Why does life have to be this hard? Why does sin have to enter the Earth and allow death to be a part of our world? It’s pure torture, seeing loved ones having to learn to walk through life with grief. It becomes a torment, carrying the grief upon your shoulders. Each person that leaves this Earth also leaves a missing piece in our lives.
I try my best to not be angry with death, and instead, I dig deep in my memories for an answer for Earl. It takes me a second, but as I pull into his driveway and put the truck into park, I remember something Pops said to Mom one day. I was eavesdropping, like a typical kid, and was listening in on their conversation about her depression after we first arrived in Covewood.
She suffered for months, could hardly make it through the day without crying, and it held her back from moving on to the life she wanted to have here. My Pops had to snap her out of it, and I remember something that has stuck with me since.
“You just keep living until you’re alive again. At least, that was something he said and seemed to do after losing Nan.”
Earl chuckles. “Of course he’d say something dumb like that.”
“Yeah,” I offer and try my best to smile. “It didn’t make sense to me either, but it always seems to stick with me during the hard times. Life has to move on. No matter how much we don’t want it to.”
“That Cliff, he never did give advice that would make sense. To say goodbye is to die a little. How can you keep living when a piece of you is forever missing?”
I wish I had the answers for him. I don’t have the words of wisdom or comfort to provide for him, so I decide to stay silent. He’s right. When you lose somebody, it’s not only when they pass away but each time when you are reminded of them, when memories of them flash across your mind in broad daylight, when you yearn for their presence.
When you lose somebody, you lose them not only once, but over and over again for the rest of your life.
He coughs and takes a moment to collect his thoughts. He reaches over to tug against the door handle but comes to a stop, hovering his hand for a bit before turning back to me.

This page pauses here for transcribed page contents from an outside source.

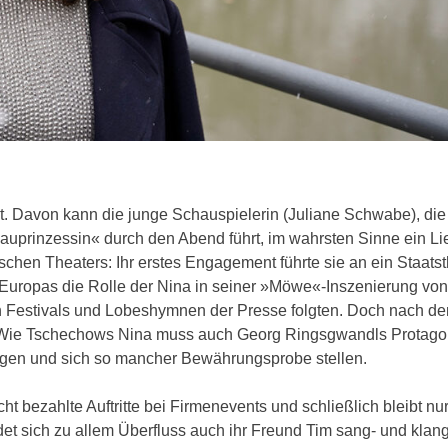
. Davon kann die junge Schauspielerin (Juliane Schwabe), die
prinzessin« durch den Abend führt, im wahrsten Sinne ein Li
hen Theaters: Ihr erstes Engagement führte sie an ein Staatst
 Europas die Rolle der Nina in seiner »Möwe«-Inszenierung von
en Festivals und Lobeshymnen der Presse folgten. Doch nach de
eu! Wie Tschechows Nina muss auch Georg Ringsgwandls Protagon
eigen und sich so mancher Bewährungsprobe stellen.
 bezahlte Auftritte bei Firmenevents und schließlich bleibt nur
et sich zu allem Überfluss auch ihr Freund Tim sang- und klan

“You still care for her, yeah?” he asks, and I know instantly who he’s referring to.
“Yes, sir,” I confess to my friend. There is no sense in denying it.
“Would you look after her for me? I don’t know how much help I’ll be for her during this grieving process. She was there for you, you know, after Anna. She seemed to help you back then.”

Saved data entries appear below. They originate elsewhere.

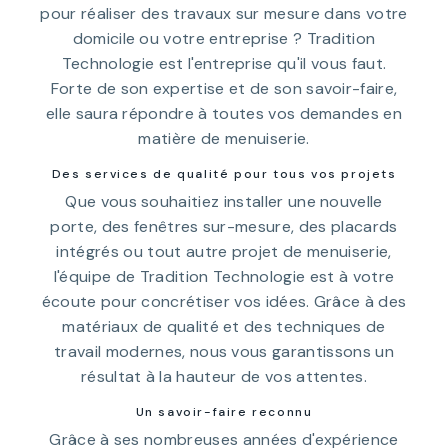
pour réaliser des travaux sur mesure dans votre
domicile ou votre entreprise ? Tradition
Technologie est l'entreprise qu'il vous faut.
Forte de son expertise et de son savoir-faire,
elle saura répondre à toutes vos demandes en
matière de menuiserie.
Des services de qualité pour tous vos projets
Que vous souhaitiez installer une nouvelle
porte, des fenêtres sur-mesure, des placards
intégrés ou tout autre projet de menuiserie,
l'équipe de Tradition Technologie est à votre
écoute pour concrétiser vos idées. Grâce à des
matériaux de qualité et des techniques de
travail modernes, nous vous garantissons un
résultat à la hauteur de vos attentes.
Un savoir-faire reconnu
Grâce à ses nombreuses années d'expérience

I give him a nod. Raine was the only person who could have pulled me out of my sorrow and helped me find the strength to be the strong one for my Pops. “She did. And I’ll make sure she’s okay.”
“Thank you,” he says before pushing his door open and hopping down to the ground.
I feel my eyes soften. “You know I’m always here for you. You’re welcome to come stay at the cabin if you need to get away. Either way, don’t be quiet.”
“Alright, Cliff Junior.” He manages another soft chuckle, and I know right then that Earl Wiley is the strongest man in the world.
Chapter Ten
Thirteen Years Before
Ryland
It’s my favorite time of year. The turning point between summer and fall. The days are long with hints of warmth still clinging to the air. However, anytime a breeze flows by, it sends goosebumps over my skin with the reminder that autumn is near. As I walk along the stone path that leads to the dock, I notice the leaves are starting to show a hint of color as they begin to die. They sway in the wind as if dancing for one last time.
Even so, it does nothing to lift my sour mood.
“Ryland.” Pops’ raspy voice stops me in my tracks.
Oh, how I would love to have the option to ignore him. Instead, I loudly exhale and turn to face him. We had an argument earlier this morning and again just moments ago when I went inside to grab some snacks. Apparently, he isn’t going to let things go. My jaw clenches as I mentally prepare for more lecturing.
“I won’t tolerate you walking out when I’m still speaking to you. I’m not trying to be hard on you. I just?—”
“Yeah, I know, you want what’s best for me. I get it, Pops,but having you nag at me over every little thing sucks. It feels impossible to live up to your expectations of ‘the perfect grandson,’ and no matter how hard I try, I don’t think I’ll ever become who you want me to be.” I ball my fists and look at him, silently begging him to back off.
His face falls as the words leave my mouth. He blinks, running his hand over his thick white mustache, and then places the same hand onto the back of his neck. He struggles with finding the words he wants to say, and as badly as I want to turn and storm away for a second time, I fight with myself to remain in place. I might as well allow him to finish what he needs to say so I can get back to my friends who are waiting for me on the dock.
“Is that what you think? That I have expectations of you being perfect?” he grumbles, dropping his hands to his sides, the movement making me flinch.
I hate that it’s my first response to the quick movement of someone’s hands. It’s a side effect of my relationship with my father that I desperately wish I could get over. Pops has never threatened me. Although his tone can be harsh at times, I know he means well. I can’t seem to control my defensive reaction.
He notices the flinch, and his brown eyes soften with realization. He takes a step toward me. My instincts tell me to step away, but I ignore them. I allow my grandfather to place a hand onto my shoulder. He bends his face down so he can look into my eyes better, and all the anger he held for me a moment ago disappears. He reaches up and gently places his other hand onto my cheek.